Margaret slowly passed the stile.

"One would think you were pacing to a funeral," said Rose pettishly. "If you will do nothing else, stand there at least, and-now I have it!" exclaimed she joyously; "its little heart pants-poor thing! I wonder how it got injured!"

"Stop," replied her sister, in a low, agitated voice; "you forget -yet how can you forget?-who it is that rests here; who-" She placed her hand upon a plain stone pedestal, but strong and increasing emotion prevented her finishing the sentence.

"My dear Margaret, forgive me! it is ever thus; I am fated to be your misery. I am sure I never thought-"

"Think now then, Rose, if it be but for a moment; think, that only one little year has passed since he was with us; since his voice, so wise, and yet so sweet, was the music of our cottage; his kindness, the oil and honey of our existence. Though the arrow had entered into his soul, it festered not, for no corruption was there. When he was reviled, he reviled not again; and though his heart was broken, his last words were, 'Lord, thy will, not mine, be done.' My dear, dear father," she continued, sinking at the same moment upon her knees, and clasping her hands in devout agony, "teach me to be like thee."-"Say me, rather," ejaculated the sobbing Rose, whose grief now was as vivid as her exultation had been: " say, teach Rose to be like thee; you are like our father; but I am nothing! anything! Oh, Margaret, can you forgive me? There, I'll let the hare go this moment; I'll do any thing you wish; indeed I will.”

"Do not let it go," replied Margaret Sunderland, who had quickly recovered her self-possession; "It would be ill done to permit any suffering near his grave. After a brief pause she rose from her knees,

and passing her arm through her sister's, left the churchyard to its moonlight solitude.

The silence was soon broken by the younger, who observed, "Sister, I forgot to tell you that I met Lady Louisa Calcraft this morning at the Library, and she took no notice of me."

"The ban is upon you, and upon us all, Rose," replied Margaret, turning her pale, but beautiful countenance towards her sister-"The ban

' of buried hopes And prospects faded.'

Would to God that that were all; that any sacrifice on my part could pay the debts my poor father in his honest, but wild speculations, incurred. The Calcrafts in Lincoln !-but they are everywhere. I could ill have borne a scornful look from one of them."

"They are friends of Ernest Heathwood's, are they not?"

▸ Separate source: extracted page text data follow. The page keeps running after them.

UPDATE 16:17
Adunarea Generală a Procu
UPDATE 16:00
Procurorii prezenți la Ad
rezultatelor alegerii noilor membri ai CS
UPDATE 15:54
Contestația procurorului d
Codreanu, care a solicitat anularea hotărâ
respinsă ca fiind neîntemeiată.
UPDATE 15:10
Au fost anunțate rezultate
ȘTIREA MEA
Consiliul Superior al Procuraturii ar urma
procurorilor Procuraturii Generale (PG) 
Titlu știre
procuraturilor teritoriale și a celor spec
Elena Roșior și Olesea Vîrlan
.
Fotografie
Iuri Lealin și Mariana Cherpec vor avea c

A deep and glowing crimson, which luckily the obscurity of the night preserved from observation, mantled the cheeks of Margaret Sunderland, while she replied

"Yes, I believe so; but, dear Rose, you might have spared me the mention of his name."

"I am ever doing wrong," murmured poor Rose, as her sister withdrew her arm from within her's.

Margaret and Rose Sunderland were the daughters of a ruined merchant-of one, indeed, who had been a prince yesterday, and a beggar to-day-of one whose argosies had gone forth, but returned no more-whose name one year would have guaranteed millions-yet who died the next, wanting a shilling. Maurice Sunderland had cheerfully surrendered all to his creditors, yet that all was insufficient to satisfy any thing like the claims made, and justly made, upon him. House, plate, jewels, servants, had all been sacrificed. Not a vestige of their former prosperity lingered; and they who had revelled in superfluities, now wanted the most common necessaries. A small jointure alone remained; and in that his wife had only a life interest.

Mrs. Sunderland was vain, weak, selfish; a woman who knew not what it was to grow old gracefully, and who haunted youthful pleasures with a wrinkled brow, a flaxen wig, and a painted cheek; her mind was inconceivably small. She wept more for the loss of her diamonds and Dresden than for her husband's misfortunes.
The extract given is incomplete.